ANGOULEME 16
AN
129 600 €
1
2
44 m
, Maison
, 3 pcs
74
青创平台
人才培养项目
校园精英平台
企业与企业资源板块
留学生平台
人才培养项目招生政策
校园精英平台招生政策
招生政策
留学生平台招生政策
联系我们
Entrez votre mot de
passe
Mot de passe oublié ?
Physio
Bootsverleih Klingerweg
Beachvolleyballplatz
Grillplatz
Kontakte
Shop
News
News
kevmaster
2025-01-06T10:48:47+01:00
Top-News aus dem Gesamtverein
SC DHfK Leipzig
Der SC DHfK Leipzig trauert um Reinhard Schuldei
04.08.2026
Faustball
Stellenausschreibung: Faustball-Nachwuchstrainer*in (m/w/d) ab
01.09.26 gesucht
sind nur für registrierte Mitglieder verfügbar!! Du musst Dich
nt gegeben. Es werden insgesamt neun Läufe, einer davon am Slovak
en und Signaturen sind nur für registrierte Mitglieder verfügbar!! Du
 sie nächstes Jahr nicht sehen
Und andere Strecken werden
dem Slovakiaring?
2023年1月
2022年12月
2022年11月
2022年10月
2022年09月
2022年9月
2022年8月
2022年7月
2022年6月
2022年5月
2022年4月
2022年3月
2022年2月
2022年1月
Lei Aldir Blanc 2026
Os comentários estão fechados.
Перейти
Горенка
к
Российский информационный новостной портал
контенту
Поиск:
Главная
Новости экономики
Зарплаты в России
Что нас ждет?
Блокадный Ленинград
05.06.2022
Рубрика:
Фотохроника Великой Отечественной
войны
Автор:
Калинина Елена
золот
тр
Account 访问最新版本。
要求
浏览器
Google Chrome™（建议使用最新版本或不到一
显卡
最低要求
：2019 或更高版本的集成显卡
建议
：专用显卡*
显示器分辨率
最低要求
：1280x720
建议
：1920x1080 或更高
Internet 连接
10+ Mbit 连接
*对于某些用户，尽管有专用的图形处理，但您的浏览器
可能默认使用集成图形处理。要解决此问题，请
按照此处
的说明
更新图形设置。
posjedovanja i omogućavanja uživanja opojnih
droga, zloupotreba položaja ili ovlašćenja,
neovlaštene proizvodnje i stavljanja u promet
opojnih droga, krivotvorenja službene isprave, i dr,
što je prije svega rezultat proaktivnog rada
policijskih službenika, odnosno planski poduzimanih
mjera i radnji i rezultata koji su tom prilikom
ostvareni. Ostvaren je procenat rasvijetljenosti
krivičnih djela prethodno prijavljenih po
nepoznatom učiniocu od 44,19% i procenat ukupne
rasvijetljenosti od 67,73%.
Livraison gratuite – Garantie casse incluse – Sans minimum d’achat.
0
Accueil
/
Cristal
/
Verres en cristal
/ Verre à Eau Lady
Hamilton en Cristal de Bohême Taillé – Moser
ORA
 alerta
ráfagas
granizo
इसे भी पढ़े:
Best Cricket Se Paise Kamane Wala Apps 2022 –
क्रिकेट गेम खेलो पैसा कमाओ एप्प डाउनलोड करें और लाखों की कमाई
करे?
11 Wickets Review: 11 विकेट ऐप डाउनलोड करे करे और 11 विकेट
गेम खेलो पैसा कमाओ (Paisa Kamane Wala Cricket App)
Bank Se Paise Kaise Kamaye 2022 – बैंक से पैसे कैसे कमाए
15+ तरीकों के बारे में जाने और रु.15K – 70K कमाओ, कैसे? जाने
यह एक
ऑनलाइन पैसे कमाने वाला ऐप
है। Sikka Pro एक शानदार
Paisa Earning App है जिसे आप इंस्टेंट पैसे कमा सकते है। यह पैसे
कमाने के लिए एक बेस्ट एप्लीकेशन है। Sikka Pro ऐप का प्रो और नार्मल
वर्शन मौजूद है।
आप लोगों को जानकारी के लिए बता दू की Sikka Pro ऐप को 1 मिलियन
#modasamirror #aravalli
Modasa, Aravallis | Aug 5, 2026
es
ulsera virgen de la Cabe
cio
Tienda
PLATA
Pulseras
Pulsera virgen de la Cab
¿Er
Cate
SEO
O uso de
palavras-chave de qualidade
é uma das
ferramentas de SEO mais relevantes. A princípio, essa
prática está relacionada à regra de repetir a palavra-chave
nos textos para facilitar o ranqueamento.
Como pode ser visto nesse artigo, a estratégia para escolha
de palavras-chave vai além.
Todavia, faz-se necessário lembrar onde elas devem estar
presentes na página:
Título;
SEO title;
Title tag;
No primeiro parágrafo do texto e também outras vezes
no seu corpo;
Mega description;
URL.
* * * * * * * * *
Exercise goal: Report the lines above that have the word "opojnih" in them.

Solution to this problem:
posjedovanja i omogućavanja uživanja opojnih
opojnih droga, krivotvorenja službene isprave, i dr,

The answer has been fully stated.